AUTO: MAR 30 NASCAR Xfinity Series - My Bariatric Solutions 300

FORT WORTH, TX - MARCH 30: Tommy Joe Martins (99) BJ Mcleod Motorsports Toyota prior to the start of the My Bariatric Solutions 300 NASCAR Xfinity Series on March 30, 2019 at Texas Motor Speedway in Fort Worth, TX. (Photo by Lawrence Iles/Icon Sportswire via Getty Images)

Icon Sportswire via Getty Images

Not long ago, Tommy Joe Martins did not sound like someone who wanted to operate his own race team again.

During a 2018 appearance on the NASCAR on NBC podcast, he recalled the struggles his team, Martins Motorsports, faced when it attempted to compete in the Xfinity Series in 2014 and the Truck Series three years later on shoestring budgets.

Each effort ended with the team shutting down.

Two years later, he is days away from attempting to make the Xfinity season opener at Daytona in his own car.

“I can tell you I certainly did not want to go do this again,” Martins says.

For the third time in seven years Tommy Joe Martins and his family-owned team are making an attempt at the NASCAR dream.

What makes him think this time will be any different?

Friday, Jan. 24: 21 Days before Daytona

Tommy Joe Martins answers his phone promptly at 9:30 a.m. ET.

For Martins, it’s even earlier.
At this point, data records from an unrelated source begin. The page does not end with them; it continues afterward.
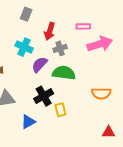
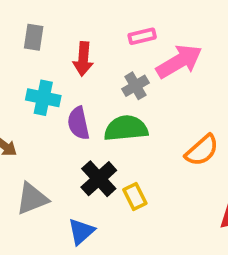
gray cross: (60, 48) -> (135, 86), moved
purple semicircle: (40, 65) -> (78, 123), turned -42
orange semicircle: (101, 93) -> (202, 150), turned -30

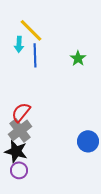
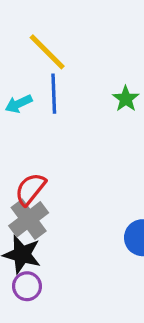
cyan arrow: (19, 44) -> (19, 104), moved, turned 63

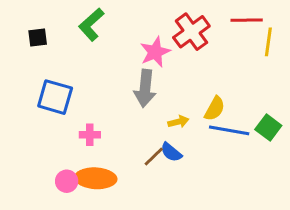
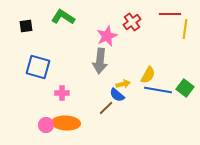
green L-shape: (91, 24) -> (63, 17), turned 75
red cross: (191, 32) -> (132, 22), size x0.7
blue semicircle: (171, 152) -> (117, 95), moved

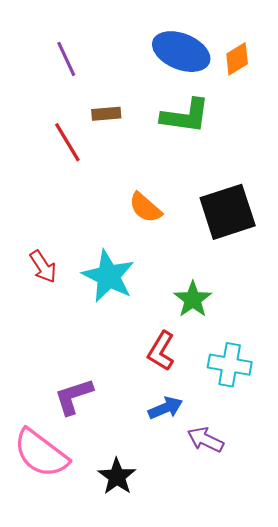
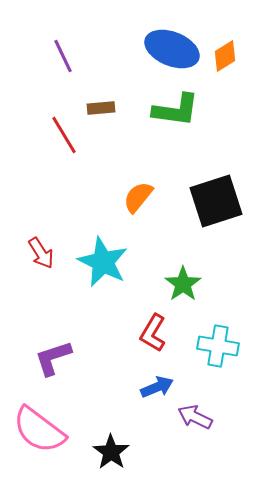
orange semicircle: (145, 208) -> (138, 197), turned 88
purple L-shape: (74, 396) -> (53, 358), moved

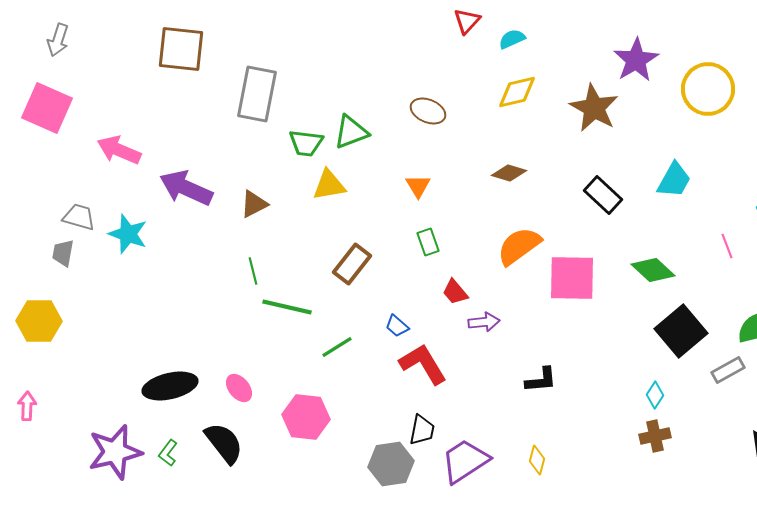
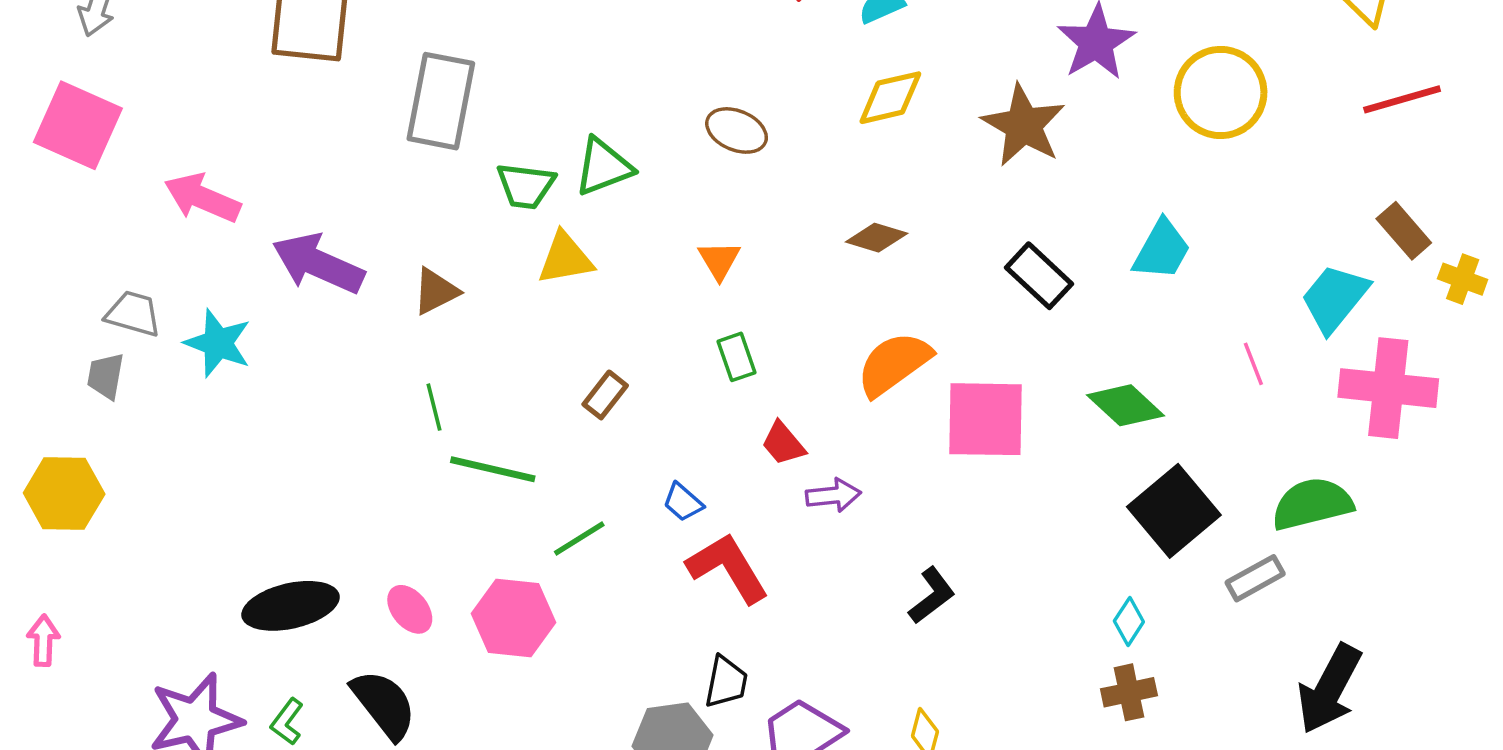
brown rectangle: (352, 264) -> (605, 395), size x0.7
black L-shape: (541, 380) -> (932, 596), turned -32
pink hexagon: (306, 417) -> (514, 618), moved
He answers from Las Vegas before the sun rises on what will be his 14th straight day of work.

Luckily this will be a half-day of work for Martins, who teaches Corvette owners how to drive their cars at the Ron Fellows Racing School.

“It keeps me driving something and I’m actually able to make money rather than just sitting around and working out,” Martins says. “I’m able to have a kind of normal existence over here.”

While earning money in Vegas, he is roughly 2,200 miles from where Martins Motorsports’ resurrection is taking place.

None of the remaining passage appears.